Mencatat Hujan
*dd nana
-Karena Tuhan mencipta yang berpasangan, untuk menggenapkan sekaligus mengganjilkan keberadaan-
Geluduk yang serupa batuk bapak
Langit yang kemudian menggelap dan terisak
Sampai air matanya mengetuk-ketuk pintu jendela kayu meminta masuk, merasuk ke dalam tubuh kecilmu.
Mata kecilmu terpana atas panggilan yang tidak dipahami itu
Sampai kau dewasa dan mengerti ada sesuatu yang tidak bisa dilisankan oleh suara.
Serupa cinta atau kesedihan berkarat di dalam dada.
Kini, mata yang telah indah oleh cuaca itu masih menatap segi empat pintu jendela. Menunggu isyarat air mata langit, menunggu sesuatu merasuk pada tubuh ranumnya.
Jemarinya bersiap untuk mencatat.
1/ Kisah Nuh yang dibayangkannya serupa bapak
Yang dengan kampaknya mencederai bebatang pohon
Dengan batuknya yang serupa geluduk. Dan peluh yang memanggil air mata langit untuk ikut serta tumpah.
Kata Bapak, hidup itu titah dan pilihan. Hanya dua setelahnya adalah kematian. "Maka laksanakan titah itu sebagai manusia. Karena pilihan kerap menjebakmu dalam ketidakmengertian."
Perempuan yang masih menunggu isyarat air mata di depan pintu jendela membayangkan gelombang duka yang memandikan raga-raga manusia.
Dia mencatat, "Sebelum kita mengetahui asin air mata sendiri. Selalu ada titah di sana,".
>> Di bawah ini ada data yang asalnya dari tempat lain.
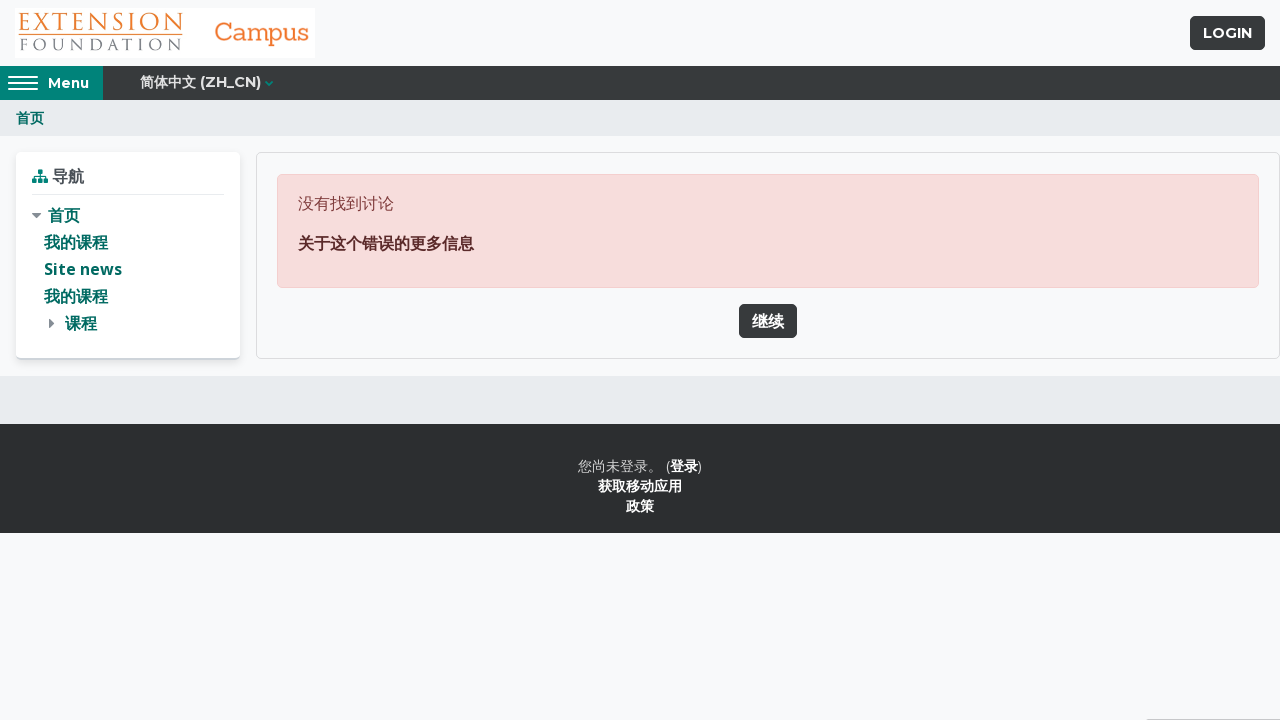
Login (1227, 33)
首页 (30, 117)
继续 (768, 321)
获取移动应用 (640, 485)
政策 (640, 505)
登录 (684, 465)
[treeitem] (128, 270)
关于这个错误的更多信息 (386, 243)
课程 (81, 323)
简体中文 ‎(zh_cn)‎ (200, 82)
2/Kisah Sedih Perempuan yang Dibelah
Jendela itu berbunyi. Begitu halus awalnya dan kerap alpa dipahami telinga.
Sebelum peristiwa lahir dan membuatnya terisak.
Ada yang lepas dari raganya. Sesuatu yang dicintainya, sesuatu yang sangat dijaganya. Keseimbangan pada awal kisah manusia.
Satu menjadi dua. Dua yang membuatnya mengerti isak dan jerit air mata. Rasa sakit yang membuatnya menua dan menyeretnya pada sepi. Sebelum sunyi merangkulnya dan mengajak pergi.
Orang-orang berbiak dari ketunggalan. Membuat kisah-kisah sendiri tentang air mata dan kesenangan-kesenangan yang belum dicatatkan pada kitab-kitab.
"Dan perempuan yang dibelah itu menangis. Sendiri. Karena sepi bukan lagi karib yang membuatnya perkasa. Perempuan itu adalah ibuku," tulis perempuan yang masih menunggu isyarat air mata di depan pintu jendela.
"Ibu alpa bahwa segala yang berbisik halus lebih kuasa dari jeritan. Ibu alpa bahwa kisah dimulai dari hening sebelum pecah gaduh," lanjut kalimat yang mulai mengalir dari jemari perempuan penunggu isyarat.
Tapi air mata langit belum tumpah dan mengetuk-ketuk pintu jendelanya.
3/Kisah Cinta
Katanya itu warna yang akan menggairahkan hidup. Tapi kisah-kisah telah mengabarkan itu air mata. Cinta.
Padahal, seperti kata Bapak, hidup itu diawali titah sebelum pilihan.
Tapi di depan cinta, titah kerap membisu dan kalah. Dan akhirnya menjelma air mata.
Padahal, persuaan dan perpisahan hanyalah bait kecil dari titah, bukan pilihan. "Tapi kita sering kali memilih melupakan," catat perempuan yang menunggu isyarat air mata di depan pintu jendela.